A Recomendação que se faz é nesse sentido de que haja investimento em educação e programas sociais de assistência a família, ao amparo as mulheres e crianças em situação e “risco”, mas que os pais, das classes médias e altas, aonde também a questão da drogadição tem chegado sejam informados, educados para terem o conhecimento dos melhores mecanismo para preservar os valores do ser humano e driblarem a ordem consumista que uníssona manda “consumir”.

Educação é a chave, mas não a única.

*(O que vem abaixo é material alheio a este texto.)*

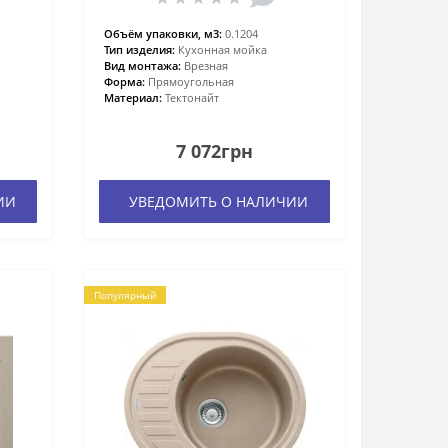
Объём упаковки, м3:
0.1204
Тип изделия:
Кухонная мойка
Вид монтажа:
Врезная
Форма:
Прямоугольная
Материал:
Тектонайт
7 072грн
ИИ
УВЕДОМИТЬ О НАЛИЧИИ
Популярный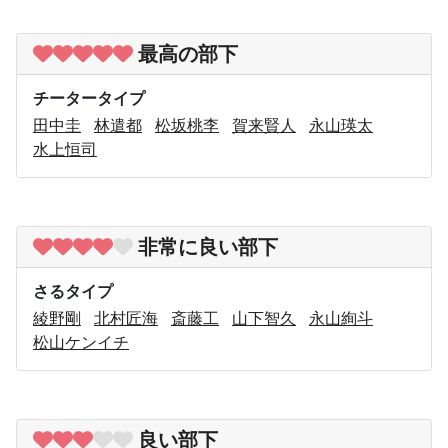
最高の部下
チータータイプ
田中圭
林遣都
松坂桃李
賀来賢人
永山瑛太
水上恒司
非常に良い部下
さるタイプ
綾野剛
北村匠海
斎藤工
山下智久
永山絢斗
松山ケンイチ
良い部下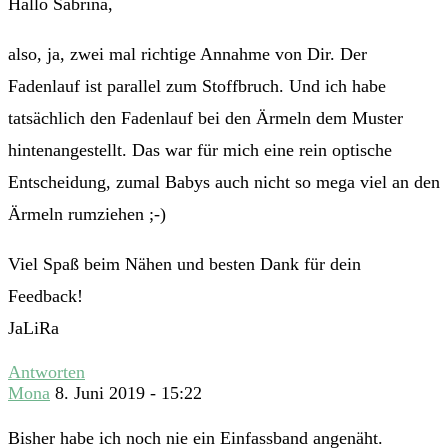
Hallo Sabrina,
also, ja, zwei mal richtige Annahme von Dir. Der
Fadenlauf ist parallel zum Stoffbruch. Und ich habe
tatsächlich den Fadenlauf bei den Ärmeln dem Muster
hintenangestellt. Das war für mich eine rein optische
Entscheidung, zumal Babys auch nicht so mega viel an den
Ärmeln rumziehen ;-)
Viel Spaß beim Nähen und besten Dank für dein
Feedback!
JaLiRa
Antworten
Mona
8. Juni 2019 - 15:22
Bisher habe ich noch nie ein Einfassband angenäht.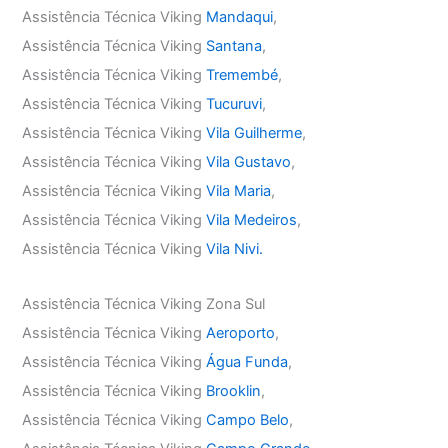
Assistência Técnica Viking
Mandaqui
,
Assistência Técnica Viking
Santana
,
Assistência Técnica Viking
Tremembé
,
Assistência Técnica Viking
Tucuruvi
,
Assistência Técnica Viking
Vila Guilherme
,
Assistência Técnica Viking
Vila Gustavo
,
Assistência Técnica Viking
Vila Maria
,
Assistência Técnica Viking
Vila Medeiros
,
Assistência Técnica Viking
Vila Nivi.
Assistência Técnica Viking Zona Sul
Assistência Técnica Viking
Aeroporto
,
Assistência Técnica Viking
Água Funda
,
Assistência Técnica Viking
Brooklin
,
Assistência Técnica Viking
Campo Belo
,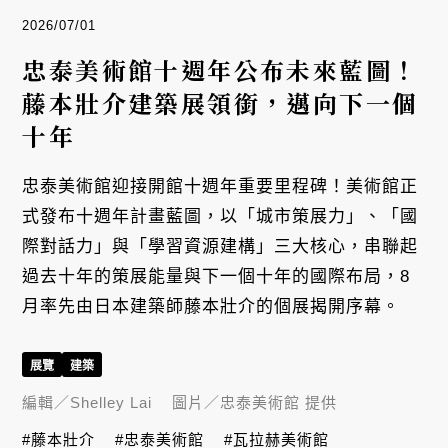
2026/07/01
忠泰美術館十週年公布未來藍圖！
藤本壯介建築展領銜，邁向下一個
十年
忠泰美術館迎接開館十週年重要里程碑！美術館正
式發布十週年計畫藍圖，以「城市策展力」、「國
際對話力」與「學習資源建構」三大核心，串聯起
過去十年的策展能量與下一個十年的國際布局，8
月率先由日本建築師藤本壯介的個展揭開序幕。
展覽
建築
編輯／
Shelley Lai
圖片／
忠泰美術館 提供
#藤本壯介
#忠泰美術館
#瓦拉赫美術館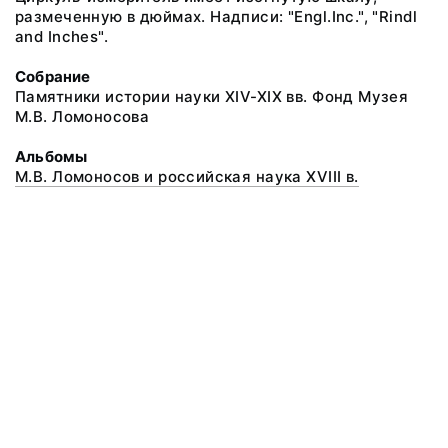
размеченную в дюймах. Надписи: "Engl.Inc.", "Rindl
and Inches".
Собрание
Памятники истории науки XIV-XIX вв. Фонд Музея
М.В. Ломоносова
Альбомы
М.В. Ломоносов и российская наука XVIII в.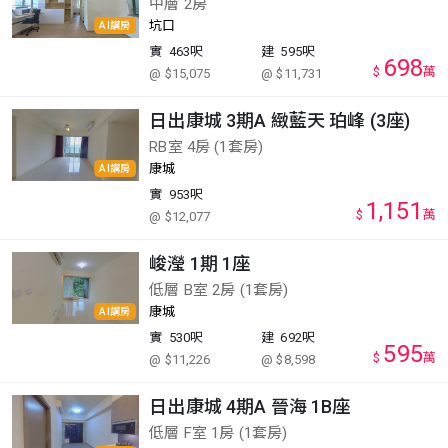
中層 2房
坑口
AI講房
實
463呎
建
595呎
698
$
萬
@ $15,075
@ $11,731
日出康城 3期A 緻藍天 珀峰 (3座)
RB室 4房 (1套房)
康城
AI講房
實
953呎
1,151
$
萬
@ $12,077
峻瀅 1期 1座
低層 B室 2房 (1套房)
康城
AI講房
實
530呎
建
692呎
595
$
萬
@ $11,226
@ $8,598
日出康城 4期A 晉海 1B座
低層 F室 1房 (1套房)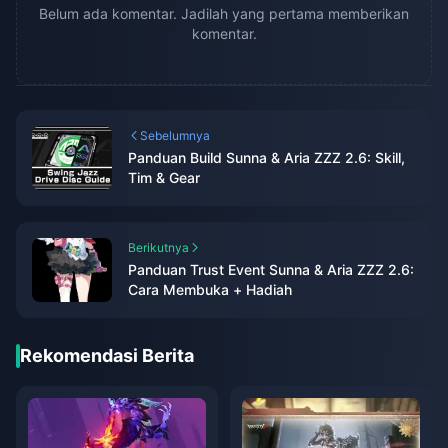
Belum ada komentar. Jadilah yang pertama memberikan
komentar.
Sebelumnya
Panduan Build Sunna & Aria ZZZ 2.6: Skill,
Tim & Gear
Berikutnya
Panduan Trust Event Sunna & Aria ZZZ 2.6:
Cara Membuka + Hadiah
Rekomendasi Berita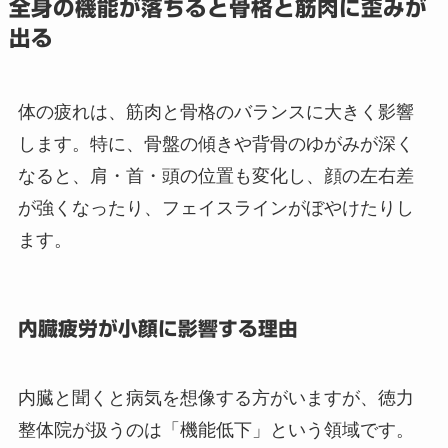
全身の機能が落ちると骨格と筋肉に歪みが
出る
体の疲れは、筋肉と骨格のバランスに大きく影響
します。特に、骨盤の傾きや背骨のゆがみが深く
なると、肩・首・頭の位置も変化し、顔の左右差
が強くなったり、フェイスラインがぼやけたりし
ます。
内臓疲労が小顔に影響する理由
内臓と聞くと病気を想像する方がいますが、徳力
整体院が扱うのは「機能低下」という領域です。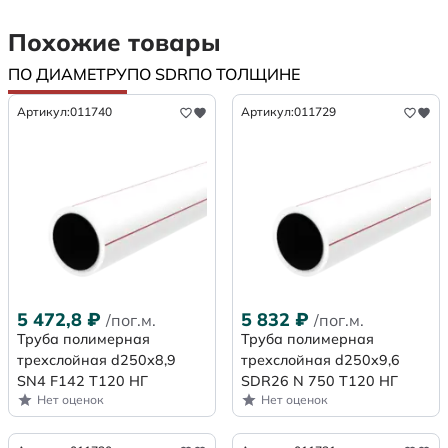
Похожие товары
ПО ДИАМЕТРУ
ПО SDR
ПО ТОЛЩИНЕ
Артикул:
011740
Артикул:
011729
5 472,8
₽
5 832
₽
/пог.м.
/пог.м.
Труба полимерная
Труба полимерная
трехслойная d250х8,9
трехслойная d250x9,6
SN4 F142 Т120 НГ
SDR26 N 750 Т120 НГ
Нет оценок
Нет оценок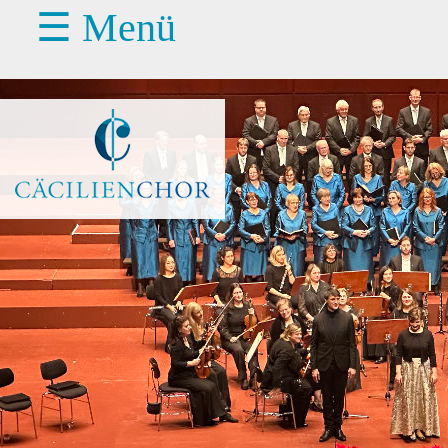
☰ Menü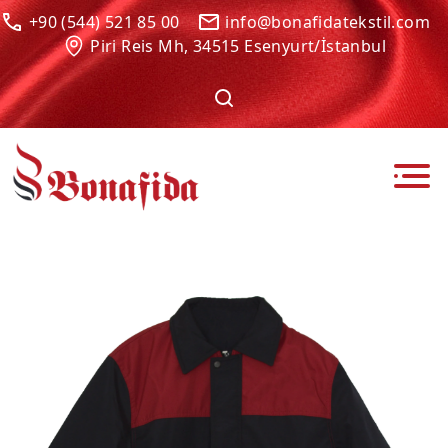
+90 (544) 521 85 00
info@bonafidatekstil.com
Piri Reis Mh, 34515 Esenyurt/İstanbul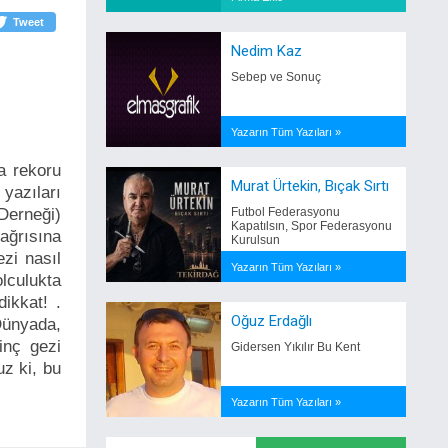
Tweet
Nedim Kaz
Sebep ve Sonuç
Yazarın Tüm Yazıları »
a rekoru
Murat Ürtekin, Bıçak Sırtı
yazıları
Derneği)
Futbol Federasyonu
Kapatılsın, Spor Federasyonu
çağrısına
Kurulsun
ezi nasıl
Yazarın Tüm Yazıları »
lculukta
dikkat! .
Oğuz Erdağlı
 Dünyada,
inç gezi
Gidersen Yıkılır Bu Kent
uz ki, bu
Yazarın Tüm Yazıları »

A lei brasileira criminaliza não drogas especificamente, sendo uma lei penal em branco, na verdade criminaliza a comercialização, a posse e a distribuição ou fabricação de drogas de forma ilegal, de modo que mesmo drogas “em tese” legais podem vez por outra a sua posse e distribuição ou comercialização fazer incidir no tipo penal, é o caso da distribuição ilegal de anfetaminas.

Em verdade as drogas são legais ou ilegais de acordo com a forma de venda, distribuição e fabrico estar de acordo ou contra portarias do Ministério da Saúde, o qual alias é competente para dizer o que e como pode ser consumido ou circular no país.

Assim sendo, além de educacional, a questão é de regulamentação, ora, considerando a possibilidade do uso de algumas substancias com fins medicinais e isso fica mais claro no uso da maconha e mesmo da cocaína como anestésicos, além de educar, para o bem da sociedade a sugestão é de seja, como já é feito em outros países, melhor regulamentado o uso, ou seja, uma melhor regulamentação é mais profícua do que a total proibição.

Então aqui o que se recomenda é um misto de educação sobre o uso e suas consequências, uma melhor regulamentação do que pode não ser aceito e de que forma, uma firme investida de recursos financeiros e humanos, de tratamento das famílias em situação de risco, um apoio ao usuário que queira deixar de ser e o que precise deixar de ser quando já não se encontra em situação de decidir por conta própria como investimento em redes de atendimento aos dependentes e seus familiares, mas em especial quando se fala em educação que se marche para o estabelecimento de novos paradigmas e valores culturais que levem em conta os direitos humanos, a natureza do homem e os princípios bioéticos que devem nortear a nossa vida.